Press Release: IMF Managing Director Rodrigo de Rato's Statement at the Conclusion of his Visit to Morocco
February 28, 2005
Mr. Rodrigo de Rato, Managing Director of the International Monetary Fund (IMF), issued the following statement today in Rabat:
"I have had very fruitful meetings with Prince Moulay Rachid, Prime Minister Driss Jettou, Minister of Finance and Privatization Fathallah Oualalou, Central Bank Governor Abdellatif Jouahri, chairmen of the finance committees of the chambers of parliament, Mr. Mustapha Hanine and Mr. Moulay Ahmed Laamarti, and members of civil society. I would like to thank the Moroccan authorities for their warm welcome.
"I congratulated Prince Moulay Rachid and Prime Minister Jettou for Morocco's continued efforts to reinforce social cohesion, a prerequisite to economic development. The new family code, the new labor code, and efforts to reduce social and regional disparities through targeted social and infrastructure spending are all important in this regard.
"In my discussions with the authorities, we agreed that Morocco has maintained the macroeconomic stability it has achieved since the early 1990s, but economic growth remains insufficient to reduce unemployment and poverty. In this regard, I have been greatly encouraged by the authorities' efforts to further integrate Morocco into the world economy and by their commitment to undertake structural reforms to make the economy more competitive.
"We discussed the exports and investment opportunities that the Association Agreement with the European Union and the free trade agreements with the United States and regional partners provide for Morocco's growth objective. The authorities recognize that trade liberalization must continue with further reductions of multilateral tariffs and a simplification and harmonization of the trade regime in order to better exploit Morocco's growth potential. Integration among Maghreb countries would also help establish a large regional market and attract private investment.
"I encouraged the authorities to accelerate structural reforms to increase productivity and private investment, and maximize the benefits of trade integration. Priority areas to promote private sector activity include reforms of the judicial system, the public administration, and the financial sector, and the implementation of the new labor code.
"Our discussions also focused on remaining macroeconomic imbalances that should be removed to support the higher growth objective of the authorities. We discussed the importance of maintaining a prudent fiscal policy to reduce the fiscal deficit and the public debt-to-GDP ratios. We shared the belief that strengthening public finances is needed to enhance private sector confidence, alleviate tax burdens, and foster investment. Fiscal consolidation is also necessary to provide the fiscal flexibility needed to direct more resources to fight poverty and increase productive government expenditures. The authorities indicated that they intend to achieve fiscal consolidation through tax and civil service reforms which they have already started implementing. I noted that there was significant scope to widen the tax base and reduce the number and level of tax rates by streamlining tax exemptions and rendering the tax administration more efficient. The Fund remains committed to working with the Government on these issues.

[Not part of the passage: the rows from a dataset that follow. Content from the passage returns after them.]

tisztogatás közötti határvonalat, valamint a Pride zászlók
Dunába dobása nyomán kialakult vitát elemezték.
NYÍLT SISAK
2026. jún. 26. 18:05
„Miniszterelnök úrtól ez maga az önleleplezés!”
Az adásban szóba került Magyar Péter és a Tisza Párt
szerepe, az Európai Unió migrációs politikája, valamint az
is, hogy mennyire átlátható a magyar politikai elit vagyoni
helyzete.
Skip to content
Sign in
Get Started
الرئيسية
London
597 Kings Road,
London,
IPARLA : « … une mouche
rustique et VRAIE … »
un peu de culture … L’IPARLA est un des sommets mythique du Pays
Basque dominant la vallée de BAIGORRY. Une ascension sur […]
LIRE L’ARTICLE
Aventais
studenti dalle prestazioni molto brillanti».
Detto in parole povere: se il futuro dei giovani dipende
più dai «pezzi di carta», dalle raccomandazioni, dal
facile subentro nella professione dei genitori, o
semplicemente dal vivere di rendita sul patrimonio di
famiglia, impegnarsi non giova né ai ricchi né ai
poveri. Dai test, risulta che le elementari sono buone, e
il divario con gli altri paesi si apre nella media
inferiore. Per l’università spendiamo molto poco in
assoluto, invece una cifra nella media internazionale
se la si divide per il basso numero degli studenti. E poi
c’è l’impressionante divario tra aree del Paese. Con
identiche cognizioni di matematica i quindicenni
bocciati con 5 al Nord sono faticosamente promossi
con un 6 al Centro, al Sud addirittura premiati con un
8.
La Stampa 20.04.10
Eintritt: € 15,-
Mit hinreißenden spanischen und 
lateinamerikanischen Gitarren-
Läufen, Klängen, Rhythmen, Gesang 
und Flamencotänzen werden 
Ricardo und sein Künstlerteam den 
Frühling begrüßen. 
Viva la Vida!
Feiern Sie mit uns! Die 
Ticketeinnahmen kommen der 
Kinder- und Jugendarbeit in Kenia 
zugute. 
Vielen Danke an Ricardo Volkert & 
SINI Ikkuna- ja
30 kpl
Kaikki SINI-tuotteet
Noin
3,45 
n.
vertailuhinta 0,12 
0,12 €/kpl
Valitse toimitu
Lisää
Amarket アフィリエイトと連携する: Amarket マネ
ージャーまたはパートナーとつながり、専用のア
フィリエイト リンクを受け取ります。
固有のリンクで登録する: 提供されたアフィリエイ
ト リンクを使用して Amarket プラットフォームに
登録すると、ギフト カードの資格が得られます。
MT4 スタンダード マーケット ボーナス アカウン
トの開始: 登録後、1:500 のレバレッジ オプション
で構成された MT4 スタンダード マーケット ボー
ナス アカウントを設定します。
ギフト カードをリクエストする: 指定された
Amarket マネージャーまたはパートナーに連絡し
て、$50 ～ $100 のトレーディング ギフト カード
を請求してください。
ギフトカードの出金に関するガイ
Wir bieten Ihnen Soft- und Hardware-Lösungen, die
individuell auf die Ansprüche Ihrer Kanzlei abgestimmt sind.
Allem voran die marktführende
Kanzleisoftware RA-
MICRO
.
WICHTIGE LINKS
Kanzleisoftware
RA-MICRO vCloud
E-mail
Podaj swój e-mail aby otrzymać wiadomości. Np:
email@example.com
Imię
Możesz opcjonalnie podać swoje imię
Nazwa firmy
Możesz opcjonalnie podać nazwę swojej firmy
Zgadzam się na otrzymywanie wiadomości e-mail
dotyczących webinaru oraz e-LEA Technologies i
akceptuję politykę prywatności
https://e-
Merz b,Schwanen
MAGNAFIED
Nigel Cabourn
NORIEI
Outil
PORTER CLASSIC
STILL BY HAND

"I welcomed the authorities' efforts to modernize Bank Al-Maghrib and enhance its autonomy. In this regard, I encouraged the authorities to promulgate the new central bank and banking laws and continue their efforts to strengthen the financial system.
"We discussed the impact of the expiration of the Multifiber Agreement on Morocco's textile industry and balance of payments. We agreed that Morocco's strong balance of payments position allows it to sustain a possible shock to textile exports. The authorities reassured me that structural reforms are ongoing in the textile sector and that the Free Trade Agreements are attracting textile companies into Morocco. The authorities expect foreign investment to accelerate structural reforms in the sector and increase its value added."